* _Work instruction_:
Would you restate the entries below word for word, leaving out the images?

---------- Listed records

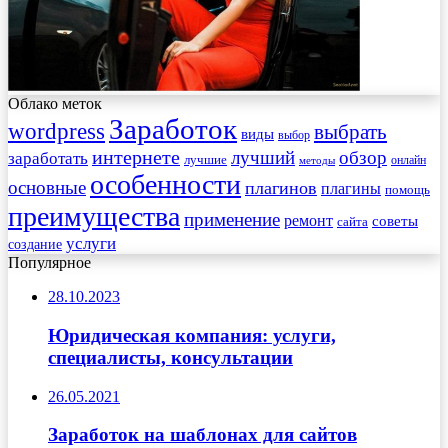
Облако меток
Заработок
wordpress
выбрать
виды
выбор
интернете
обзор
заработать
лучший
лучшие
онлайн
методы
особенности
основные
плагинов
плагины
помощь
преимущества
применение
ремонт
советы
сайта
услуги
создание
Популярное
28.10.2023
Юридическая компания: услуги,
специалисты, консультации
26.05.2021
Заработок на шаблонах для сайтов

--------------------

* _Answer_:
Облако меток
Заработок
wordpress
выбрать
виды
выбор
интернете
обзор
заработать
лучший
лучшие
онлайн
методы
особенности
основные
плагинов
плагины
помощь
преимущества
применение
ремонт
советы
сайта
услуги
создание
Популярное
28.10.2023
Юридическая компания: услуги,
специалисты, консультации
26.05.2021
Заработок на шаблонах для сайтов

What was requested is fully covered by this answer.